Aged 55, sleepless, menopausal. Hot flushes and night sweats. Have had severe Chronic Fatigue Syndrome 16 years.

Housebound most of the time.

Feeling so ill and weak all the time, only venture out maybe once a week to the library.

Awake all night most nights and have broken or 'camatose' 16 hours sleep during the day.

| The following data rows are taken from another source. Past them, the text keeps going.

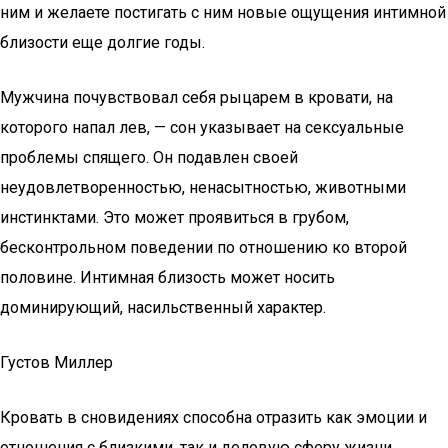
ним и желаете постигать с ним новые ощущения интимной
близости еще долгие годы.
Мужчина почувствовал себя рыцарем в кровати, на
которого напал лев, — сон указывает на сексуальные
проблемы спящего. Он подавлен своей
неудовлетворенностью, ненасытностью, животными
инстинктами. Это может проявиться в грубом,
бесконтрольном поведении по отношению ко второй
половине. Интимная близость может носить
доминирующий, насильственный характер.
Густов Миллер
Кровать в сновидениях способна отразить как эмоции и
отношения с близкими, так и деловую сферу жизни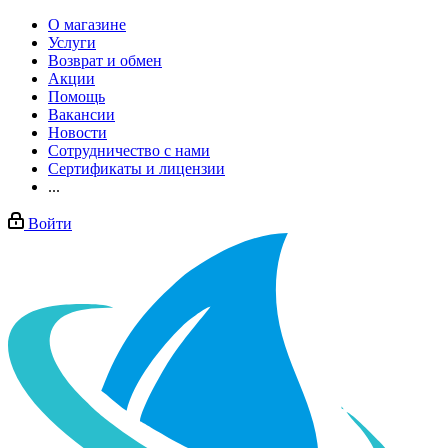
О магазине
Услуги
Возврат и обмен
Акции
Помощь
Вакансии
Новости
Сотрудничество с нами
Сертификаты и лицензии
...
Войти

Struggle to cope with looking after myself and getting basic things done for myself.

My ME has got much much worse since my insomia started.

This chronic insomnia of 3-4 years has made my ME symptoms much worse, and has and is having a devasating effect on my life.

I have high blood pressure so I cannot go on HRT for my menopausal symptoms. ~Apparently, insomnia is one of the symptoms of the menopause. My doctor refuses to give sleeping tablets (which I understand). He says he has no medication he can give me.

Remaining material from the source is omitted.